We’ve all seen movies with the stereotypical AI robot that looks and talks like a human but is out to get someone or cause damage. It’s not a new concept in the realm of science fiction. But the reality looks very different. Advanced robotics, like the ones shown in movies filmed decades ago, are still not possible — and there are many reasons for that. The field of robotics is one with many limitations.
While we do have pre-programmed robots that follow predefined paths, like those that assemble cars or vacuum our floors, we want robots that can help us with anything: general purpose robots. Hopefully, they will be kinder than their cinematic counterparts. There are some challenges with general purpose robots, and Google developed a transformer model to bridge those gaps.
Discover how AI has created a new ecosystem of partnerships with a fresh spirit of customer-centric cocreation and a renewed focus on reimagining what is possible. The Acceleration Economy AI Ecosystem Course is available on demand.
Challenges With General Purpose Robotics
One of the problems with creating these kinds of robots is that you have to explicitly train a computer vision system to recognize each kind of object and scenario. Then, you have to provide it with a precise list of instructions to execute when that object or situation is recognized. This is a time-consuming and unfeasible process, given the randomness of real life. There will always be unforeseen circumstances.
For example, if you’re building a robot that picks up trash, you don’t want it to pick up food items that aren’t trash. Yet it’s very difficult for a robot to distinguish a bag of chips that is full – which is not trash — from a bag that’s maybe half empty and needs to be thrown away. Discerning between those requires a degree of reasoning, a trait that humans have but robots don’t. Even if you account for that specific scenario and train the robot explicitly to deal with half-full bags of chips, it still might not recognize the difference between full and half-full.
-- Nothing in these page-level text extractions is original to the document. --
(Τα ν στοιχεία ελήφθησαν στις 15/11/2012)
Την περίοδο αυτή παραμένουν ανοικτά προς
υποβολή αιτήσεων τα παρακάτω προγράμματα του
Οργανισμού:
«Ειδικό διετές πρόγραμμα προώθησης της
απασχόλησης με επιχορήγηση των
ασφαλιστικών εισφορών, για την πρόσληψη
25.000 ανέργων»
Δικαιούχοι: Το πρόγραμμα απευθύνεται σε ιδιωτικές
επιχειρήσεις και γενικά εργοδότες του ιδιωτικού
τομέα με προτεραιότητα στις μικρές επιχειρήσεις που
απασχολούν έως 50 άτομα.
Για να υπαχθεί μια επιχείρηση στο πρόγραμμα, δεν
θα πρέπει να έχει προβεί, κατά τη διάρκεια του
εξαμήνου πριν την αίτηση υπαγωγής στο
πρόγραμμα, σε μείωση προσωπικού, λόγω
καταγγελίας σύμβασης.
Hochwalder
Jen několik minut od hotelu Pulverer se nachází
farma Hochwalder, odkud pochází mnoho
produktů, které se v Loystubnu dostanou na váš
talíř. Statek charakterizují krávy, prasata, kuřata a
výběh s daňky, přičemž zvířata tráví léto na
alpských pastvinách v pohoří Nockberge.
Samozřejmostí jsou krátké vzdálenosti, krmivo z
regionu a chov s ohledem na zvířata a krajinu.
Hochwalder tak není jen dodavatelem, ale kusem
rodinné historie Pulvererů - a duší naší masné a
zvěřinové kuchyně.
The technical challenge here is that high-level reasoning models like ChatGPT, which will understand the difference between a bag of chips and a piece of trash which used to be a bag of chips, aren’t aligned with the low-level software that drives the physical actions of robots.
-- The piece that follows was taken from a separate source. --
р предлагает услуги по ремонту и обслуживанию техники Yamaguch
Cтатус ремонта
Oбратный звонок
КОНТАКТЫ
To bridge this gap, Google recently developed a novel kind of AI model that brings these functionalities together. Called RT-2, or the Robotics Transformer 2, this is a first-of-its-kind model trained on text and images from the web as well as actual robotics movement data. RT-2 can directly output robotic actions. Google’s innovation has implications for any field that relies on robotics, including healthcare, logistics, manufacturing, and more.
Google’s RT-2 Model
In short, Google built an AI model that translates high-level reasoning into low-level machine-executable instructions (move this joint 30 degrees, change the position of this from X to Y, and so on). They achieved this by pretraining RT-2 on web data that contains a vast amount of situations the robot might encounter, allowing the robot to pull knowledge from this pretraining when novel situations arise. This makes RT-2 extremely powerful in managing unforeseen situations, making robots that operate on this model much more useful as all-purpose machines.
RT-2 is built on previous work from Google and others. They called RT-2 the first-ever VLA model, or vision-language-action model, indicating that it can translate easily between visuals, language, and robotic action. These VLA models are built on top of VLM, an older class of so-called vision-language models that are general models trained on web data sets to translate between images and language. In essence, RT-2 combines VLM pre-training with robotic data that allows it to directly control a robot.
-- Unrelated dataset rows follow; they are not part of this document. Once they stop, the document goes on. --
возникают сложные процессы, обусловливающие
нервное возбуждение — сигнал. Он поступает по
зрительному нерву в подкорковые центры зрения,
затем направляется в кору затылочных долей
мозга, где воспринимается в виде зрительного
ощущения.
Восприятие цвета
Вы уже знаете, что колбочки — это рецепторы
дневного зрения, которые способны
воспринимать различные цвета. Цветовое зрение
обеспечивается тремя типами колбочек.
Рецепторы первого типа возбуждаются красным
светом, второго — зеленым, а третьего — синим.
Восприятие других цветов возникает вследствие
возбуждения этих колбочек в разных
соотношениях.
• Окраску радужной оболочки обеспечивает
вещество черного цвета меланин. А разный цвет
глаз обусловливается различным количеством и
It’s also worth noting that RT-2 and VLAs are transformer models, a class of machine learning models that also include things like ChatGPT and most LLMs. Transformers are great at transferring “learned concepts” from their training data to unforeseen scenarios. This is why ChatGPT is still great at answering specific questions that it hasn’t seen before in its training: it’s able to generalize.
While RT-2 is still a research project and not a product, there’s a clear pathway for this technology to impact markets. It will reduce the failure rate and increase the flexibility of robots deployed in healthcare, manufacturing, or other commercial environments. It can eventually be used within autonomous robots like Spot by Boston Dynamics, which is being used in accident scenes or by the military, as well as drones which are used in various industries. It may play a role in autonomous vehicles. And, of course, it builds the foundation required to have robot companions that can help us with our various humanoid tasks.
I’m excited to see how innovation in AI and transformer models will continue to trickle down into other fields including robotics. RT-2 is no doubt a huge step closer to that sci-fi vision of robots that are actually useful day-to-day.